Mr. Blair, I see I was not clear enough. I was not referencing the substance of the article, I was making reference to the fact — and it is a fact — that the article in question is a preprint. That means that it was under review and had not been published when you highlighted it — it had not been accepted for publication. My reference to “scientific literacy” was relative to the the process by which the results of scientific/scholarly work is adjudicated before dissemination.
So, let’s imagine that you have been diagnosed with high blood pressure.
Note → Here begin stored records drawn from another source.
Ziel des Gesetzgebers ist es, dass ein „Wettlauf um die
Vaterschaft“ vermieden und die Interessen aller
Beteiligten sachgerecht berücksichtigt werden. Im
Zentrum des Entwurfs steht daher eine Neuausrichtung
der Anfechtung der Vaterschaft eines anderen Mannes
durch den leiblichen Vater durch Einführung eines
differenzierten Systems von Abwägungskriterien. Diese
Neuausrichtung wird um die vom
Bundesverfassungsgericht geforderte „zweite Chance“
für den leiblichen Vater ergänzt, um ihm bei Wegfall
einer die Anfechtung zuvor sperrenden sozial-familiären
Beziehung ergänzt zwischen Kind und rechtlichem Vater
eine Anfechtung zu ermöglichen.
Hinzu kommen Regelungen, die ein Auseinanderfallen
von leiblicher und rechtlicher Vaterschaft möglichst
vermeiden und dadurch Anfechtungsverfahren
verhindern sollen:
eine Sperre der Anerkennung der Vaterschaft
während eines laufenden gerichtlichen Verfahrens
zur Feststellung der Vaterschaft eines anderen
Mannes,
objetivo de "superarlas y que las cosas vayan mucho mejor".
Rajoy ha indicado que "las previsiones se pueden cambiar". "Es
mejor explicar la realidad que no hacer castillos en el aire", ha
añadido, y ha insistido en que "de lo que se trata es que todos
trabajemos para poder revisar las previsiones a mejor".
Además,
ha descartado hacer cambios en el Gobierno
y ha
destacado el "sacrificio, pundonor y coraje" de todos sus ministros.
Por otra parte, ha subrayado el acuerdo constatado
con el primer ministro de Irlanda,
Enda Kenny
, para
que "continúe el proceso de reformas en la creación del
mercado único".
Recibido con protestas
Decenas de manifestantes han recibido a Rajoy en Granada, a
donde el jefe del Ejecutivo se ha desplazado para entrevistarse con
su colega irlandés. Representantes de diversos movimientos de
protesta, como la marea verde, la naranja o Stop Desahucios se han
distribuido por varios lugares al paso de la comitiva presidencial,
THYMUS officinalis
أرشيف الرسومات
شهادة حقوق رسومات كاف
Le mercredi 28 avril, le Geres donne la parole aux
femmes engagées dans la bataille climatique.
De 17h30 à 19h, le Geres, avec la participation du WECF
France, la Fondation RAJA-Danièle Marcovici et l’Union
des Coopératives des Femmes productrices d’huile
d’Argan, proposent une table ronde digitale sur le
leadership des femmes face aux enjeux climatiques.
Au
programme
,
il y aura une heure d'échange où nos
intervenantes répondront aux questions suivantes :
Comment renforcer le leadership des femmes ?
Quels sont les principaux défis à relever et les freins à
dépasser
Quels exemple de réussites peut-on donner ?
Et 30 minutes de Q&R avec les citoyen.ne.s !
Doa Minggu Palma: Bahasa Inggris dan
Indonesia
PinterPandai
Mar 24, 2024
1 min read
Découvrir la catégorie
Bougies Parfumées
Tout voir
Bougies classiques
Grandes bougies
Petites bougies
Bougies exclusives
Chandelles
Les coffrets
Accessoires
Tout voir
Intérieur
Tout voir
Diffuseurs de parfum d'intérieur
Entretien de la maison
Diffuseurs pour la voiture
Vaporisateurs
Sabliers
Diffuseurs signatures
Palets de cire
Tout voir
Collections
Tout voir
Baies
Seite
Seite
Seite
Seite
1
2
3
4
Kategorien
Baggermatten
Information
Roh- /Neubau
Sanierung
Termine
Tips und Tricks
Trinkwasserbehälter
Would you take a medication that had been shown to be effective in many independent drug trials, or one that had been tested in one trial, the results of which had yet to be scrutinized in a double-blind peer-review process?
um, you do know he is asking that people examine the whole, and not just what supports their preferences. your response suggests you are only acknowledging that which supports your desire to believe that lockdowns were worthy.
you acknowledge you can only know so much. that is because you are not actually in the pharm labs, and because you are not sitting in the highest rooms of decision making. that is where the only real information actually resides. that you are able to admit to as much is what we should all be about.
alas, you are trying to speak contrary to the so very many brilliant nobel award winning scientists here in our very own herald forum – that are in fact at the top of the heap in pharma and govt circles. not only do these amazing folk examine and have the expertise to examine, without bias, the select pieces of proprietary data and information fragments that pharma chooses to share, they also sit in and weigh in on all policy deriving from govt think tanks related to covid responses.
yeah. and all the herald forum scientist contributors here, so steeped in post doctoral learning each, echo all they surely know to be unquestionably true.
what andrew and “others” are concerned with is that the examination of the issues is entirely one dimensional. why are so many so closed to examining the whole, rather than their favourite sound bites?
two right!!!! Like you, I just don’t trust them book learnin types. Common sence for me!
opie – you are so excellent at misspelling.
Then there’s the matter of…vaccines, wearing masks, staying away from crowds particularly indoors, isolating oneself when ill, distancing when in contact with others, doing good hand hygiene, not touching any area of your face or any bodily orifices without doing hand hygiene first, staying home as much as possible…of which many of us are still, doing, on our free own. If everyone did these, perhaps the issue of lockdowns would be moot.